Figure 11c presents the total number of intermediate nodes visited for all MAs. Although no data is collected at these nodes, energy is consumed to receive the MA and retransmit it to the next node. This metric follows the same trend as the previous one (see Fig. 11b), further strengthening the statement that nearby nodes are selected even when hopping over intermediate nodes. This result has been expected, since Dijkstra’s algorithm calculates the hopping sequence for each MA transfer based on a minimum end-to-end energy cost criterion.

5 Conclusion and future work

In this article we presented ILS, a heuristic that derives multiple near-optimal itineraries for MAs that incrementally aggregate sensory data as they visit SNs in a WSN. ILS suggests a simple, yet effective, approach in MA itinerary planning adopting the principles of iterated local search metaheuristics commonly employed to tackle discrete optimization problems.

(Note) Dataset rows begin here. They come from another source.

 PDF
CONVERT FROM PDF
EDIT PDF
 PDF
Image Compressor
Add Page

ILS possesses some properties, which appear to have positive impact on its performance against alternative itinerary planning strategies:

  • It explicitly incorporates the effect of MA size inflation along the itinerary into the utilized cost function.

  • It employs an accurate method for estimating the actual energy cost of potential MA transfers taking into account the energy spent for data forwarding on intermediate nodes.

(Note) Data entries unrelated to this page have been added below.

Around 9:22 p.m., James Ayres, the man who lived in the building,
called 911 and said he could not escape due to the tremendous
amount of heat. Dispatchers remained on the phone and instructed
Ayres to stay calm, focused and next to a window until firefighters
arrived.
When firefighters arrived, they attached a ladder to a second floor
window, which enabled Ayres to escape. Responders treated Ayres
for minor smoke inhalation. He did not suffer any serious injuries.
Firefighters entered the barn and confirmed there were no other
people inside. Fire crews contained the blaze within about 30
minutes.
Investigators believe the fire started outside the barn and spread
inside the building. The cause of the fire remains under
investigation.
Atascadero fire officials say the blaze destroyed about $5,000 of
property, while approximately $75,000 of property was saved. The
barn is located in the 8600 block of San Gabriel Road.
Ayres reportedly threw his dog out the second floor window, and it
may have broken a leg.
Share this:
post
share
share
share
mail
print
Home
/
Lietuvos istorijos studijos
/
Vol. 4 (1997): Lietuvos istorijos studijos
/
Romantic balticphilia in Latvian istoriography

  • Candidate nodes may be inserted at any position within an itinerary (i.e. not only on the edge of the itinerary).

  • The separation of nodes in disjoint sets and their ordering along an itinerary list are treated together, in a single execution round.

  • MAs initiate data dissemination from a node located far from the sink and progressively converge towards the sink ensuring lower overhead for the last itinerary transfers (when the MA is more heavily loaded).

Simulation tests executed in the Castalia simulator demonstrate the performance gain of our method against existing multiple MA itinerary planning methods with respect to the most important performance indicators (overall energy spending, network lifetime and service time).

Our future research plans include the investigation of optimization problems closely related to the MIP. For instance, a promising research direction could be to design methods for the dynamic selection of subsets of SNs to be considered in the itinerary planning process, under strict service time (i.e. itinerary length) constraints. The selection of those SNs could be based on different criteria, e.g., the location and moving direction of a target, the residual energy of SNs, etc. The Orienteering Problem (OP)Footnote 5 [25] could serve as a starting point to tackle this challenge. Another research opportunity could be to investigate the use of multiple sinks [24] in data aggregation tasks. The consideration of multiple sinks would involve an additional network partitioning phase which would result in assigning each source node to a particular sink. Thereafter, each sink could perform our proposed ILS approach upon its assigned source nodes.